C’est ce que je dis souvent aux réparateurs, mais je veux que le Repair Café reste local et que
ça reste quelque chose de simple. Nous, nous ne sommes pas là pour gagner du fric, pour se
faire connaitre à grande échelle. Je veux que ça reste local et accessible à n’importe quelle
bourse. Prenons Uber : il y a du pour et du contre. Que ça se mette à se développer pour que
ça devienne une machine à fric, non. Que ça reste dans le concept qu’on mette un peu des
bâtons dans les roues d’autres sociétés bien implantées, oui.
C’est vrai qu’aujourd’hui, prendre un taxi est tout de même onéreux, alors pourquoi pas ? Si
Uber peut proposer des services moins chers, et qui puissent profiter à différents types de
cibles (étudiants par exemple), pourquoi pas ? A la rigueur, lorsque c’est une petite
concurrence, c’est bon. Mais après, n’oublions pas que ces sociétés cherchent avant tout le
profit, et qu’elles jouent sur la quantité.
63
La concurrence a toujours existé de toute manière. Si vous regardez la Chine, vous pouvez
mesurer à quel point ce pays a fait concurrence au reste du monde. Je suis pour la
concurrence, du moment qu’elle ne mette pas certaines personnes dans une situation délicate
et qu’il n’y ait pas de monopole exagéré. Le jeu de la concurrence, c’est d’accepter qu’il
puisse aussi avoir d’autres acteurs pour qui ça fonctionne bien. Après, il faut faire attention à
ce que les entreprises collaboratives ne deviennent juste pas des machines à fric. C’est la loi
du marché en même temps.
Ces entreprises feraient de la concurrence déloyale aux secteurs traditionnels. Etes-vous
d’accord avec ceci ?
Là où je ne suis pas d’accord, c’est que ces boîtes évitent de payer leurs taxes. Je ne trouve
pas ça normal. Ce n’est pas sous prétexte qu’on représente une entreprise collaborative, qui
fonctionne autrement qu’une boîte classique, qu’on peut se dédouaner de ses devoirs envers la
société.

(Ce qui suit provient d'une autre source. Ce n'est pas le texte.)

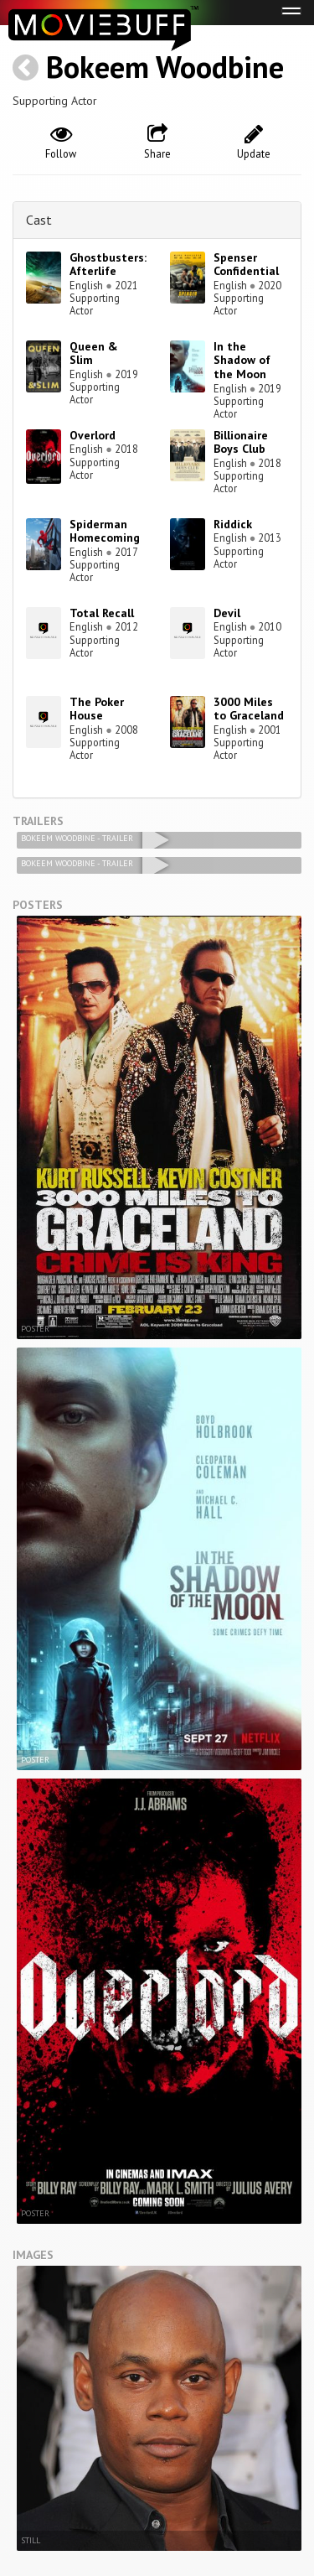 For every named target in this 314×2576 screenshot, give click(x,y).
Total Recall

C’est quelque chose qu’il faut revoir.
Pour vous, la mouvance collaborative ne représente-t-elle qu’un effet de mode ou bien
est-ce un modèle qui va persister ?
Je pense que ça restera un effet de mode. Ces concepts collaboratifs, je pense que ce sont les
bobos qui en sont à l’origine. Je suis persuadée que c’est un mouvement avant tout. Chez
nous, certains Repair Cafés qui s’étaient lancés se sont plantés parce qu’il faut de l’endurance,
il faut de la continuité et accepter le fait de passer tout son dimanche, une fois par mois, au
service des gens … C’est vrai que c’est fatiguant, que certaines personnes qui débarquent
chez nous croient que tout leur est dû. Ils pensent que le Repair Café est là, obligatoirement
pour les aider mais ce n’est pas du tout le cas. Si je considère que je fais de la concurrence
déloyale à quelqu’un d’autre, comme je vous l’ai expliqué avant, je ne m’occuperai pas de la
personne.
Donc oui, je pense que c’est un effet de mode. On pourrait même comparer ça au fait de
manger bio, ou de ne plus manger de viande … Toutes ces choses s’essoufflent avec le temps,
je pense que ce sera la même chose avec l’économie collaborative.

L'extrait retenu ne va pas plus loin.